PHILADELPHIA — The Pennsylvania Supreme Court wrestled on Wednesday with how to scrutinize government actions that affect publicly owned natural resources and citizens’ environmental and property rights in two cases with roots in shale gas drilling but with potential repercussions for other forms of development.
During a dynamic morning session that lasted nearly three hours, the justices peppered attorneys on all sides with questions both sweeping and practical — such as whether the environmental rights described in the state constitution are fundamental rights and whether lawmakers have singled out the gas industry for special treatment.
One case, Pennsylvania Environmental Defense Foundation v.
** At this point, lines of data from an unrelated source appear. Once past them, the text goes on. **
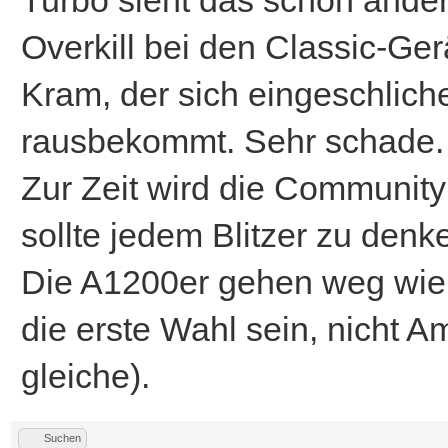
Turbo sieht das schon anders 
Overkill bei den Classic-G
Kram, der sich eingeschlich
rausbekommt. Sehr schade.
Zur Zeit wird die Community
sollte jedem Blitzer zu den
Die A1200er gehen weg wie 
die erste Wahl sein, nicht 
gleiche).
Suchen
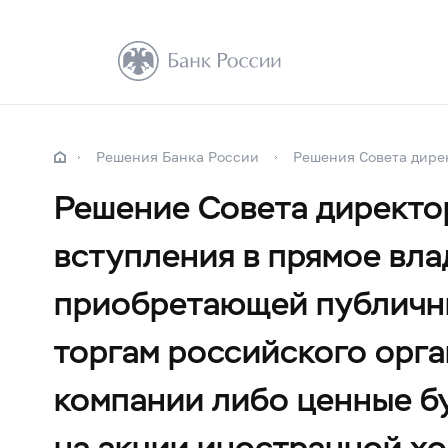
Решения Банка России
Решения Совета дире
Решение Совета директо
вступления в прямое вл
приобретающей публичны
торгам российского орг
компании либо ценные б
на акции иностранной хо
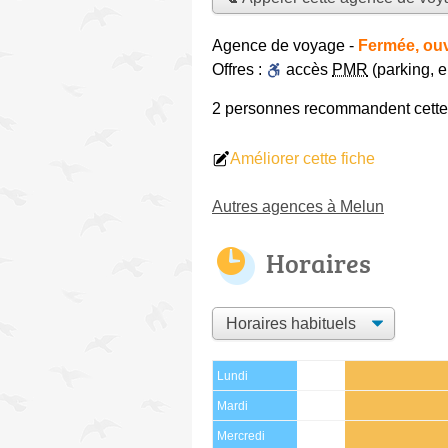
Agence de voyage
-
Fermée, ouv
Offres :
accès
PMR
(parking, 
2 personnes
recommandent
cett
Améliorer cette fiche
Autres agences à Melun
Horaires
Lundi
Mardi
Mercredi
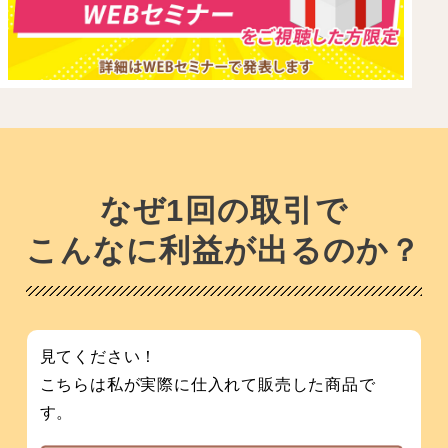
なぜ1回の取引で
こんなに利益が出るのか？
見てください！
こちらは私が実際に仕入れて販売した商品で
す。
Commonwealth, concerns the state’s decision to lease publicly owned forestlands for gas development and use the money to balance budgets.
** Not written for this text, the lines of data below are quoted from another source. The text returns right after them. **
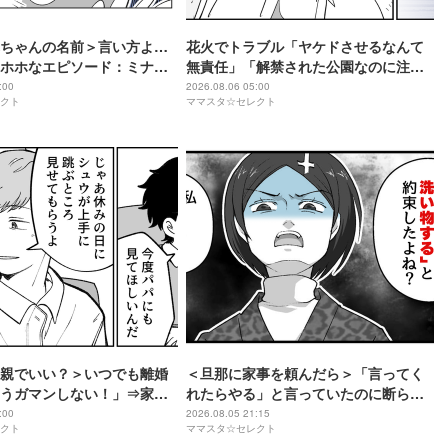
ちゃんの名前＞言い方よ…
花火でトラブル「ヤケドさせるなんて
ホホなエピソード：ミナ
無責任」「解禁された公園なのに注
5話＞#4コマ母道場
意」「浅ましい割引」
:00
2026.08.06 05:00
クト
ママスタ☆セレクト
親でいい？＞いつでも離婚
＜旦那に家事を頼んだら＞「言ってく
うガマンしない！」⇒家族
れたらやる」と言っていたのに断られ
築【第6話まんが】
た。体調が悪いのに…
:00
2026.08.05 21:15
クト
ママスタ☆セレクト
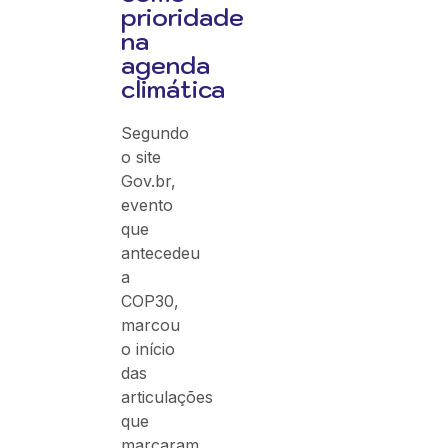
prioridade
na
agenda
climática
Segundo
o site
Gov.br,
evento
que
antecedeu
a
COP30,
marcou
o início
das
articulações
que
marcaram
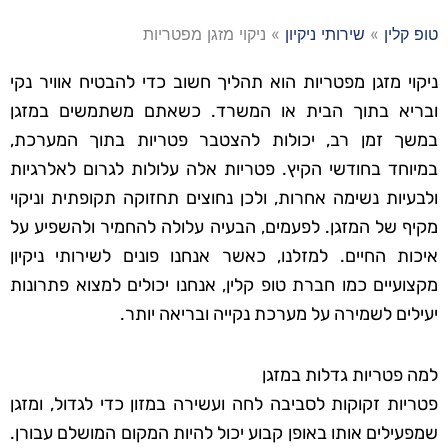
טופ קלין
»
שירותי ניקיון
»
ניקוי מזגן מפטריות
ניקוי מזגן מפטריות הוא תהליך חשוב כדי להבטיח אוויר נקי
ובריא בתוך הבית או המשרד. כשאתם משתמשים במזגן
במשך זמן רב, יכולות להצטבר פטריות בתוך המערכת,
במיוחד בחודשי הקיץ. פטריות אלה עלולות לגרום לאלרגיות
ולבעיות נשימה אחרות, ולכן נחוצים תחזוקה תקופתית וניקוי
מקיף של המזגן. לפעמים, הבעיה עלולה להחמיר ולהשפיע על
איכות החיים. למזלנו, כאשר אנחנו פונים לשירותי ניקיון
מקצועיים כמו חברת טופ קלין, אנחנו יכולים למצוא פתרונות
יעילים לשמירה על מערכת נקייה ובריאה יותר.
למה פטריות גדלות במזגן
פטריות זקוקות לסביבה לחה ועשירה במזון כדי לגדול, ומזגן
שמפעילים אותו באופן קבוע יכול להיות המקום המושלם עבורן.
The other, Robinson Township v. Commonwealth, challenges several provisions in the state’s updated oil and gas law, including the validity of the state’s centralized method of reviewing municipal gas drilling ordinances and limitations on sharing information about gas development fluids that might affect drinking water or public health.
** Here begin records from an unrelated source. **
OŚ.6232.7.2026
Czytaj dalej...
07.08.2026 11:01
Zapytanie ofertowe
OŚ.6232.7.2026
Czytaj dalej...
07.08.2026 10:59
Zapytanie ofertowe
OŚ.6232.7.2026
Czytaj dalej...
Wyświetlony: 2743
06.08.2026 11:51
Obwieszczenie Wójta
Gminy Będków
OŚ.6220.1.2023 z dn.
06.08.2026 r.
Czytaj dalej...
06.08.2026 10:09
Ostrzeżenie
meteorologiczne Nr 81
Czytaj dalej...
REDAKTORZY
Six of the court’s seven justices heard oral arguments in the cases, including three who were presiding over their first days of arguments since being elected to the high court last year. Justice Michael Eakin, who was suspended in December, did not participate.
The justices seemed inclined to go back to the text of the state’s environmental rights amendment — Article 1, Section 27 of the constitution — to discern what should be expected of the government as the steward of Pennsylvania’s public natural resources. They did not give any clear sign of how they would define those standards.
In a surprising move, one of the Commonwealth’s attorneys Sean Concannon encouraged the court to do away with the current three-part harms and benefits balancing test that has for decades been the shorthand method for judging whether government actions comply with the state’s environmental rights amendment.
But he urged the court to adopt a reasonable replacement that will not stifle economic development or infringe on property rights.
“If we impose too strict a standard, it will have severe consequences on our economy, on our way of life,” he said.
John Childe, the attorney for the Pennsylvania Environmental Defense Foundation, argued that the money the state receives when it grants companies permission to tap gas beneath public lands is still a part of the public trust and should be used exclusively to conserve and maintain public natural resources.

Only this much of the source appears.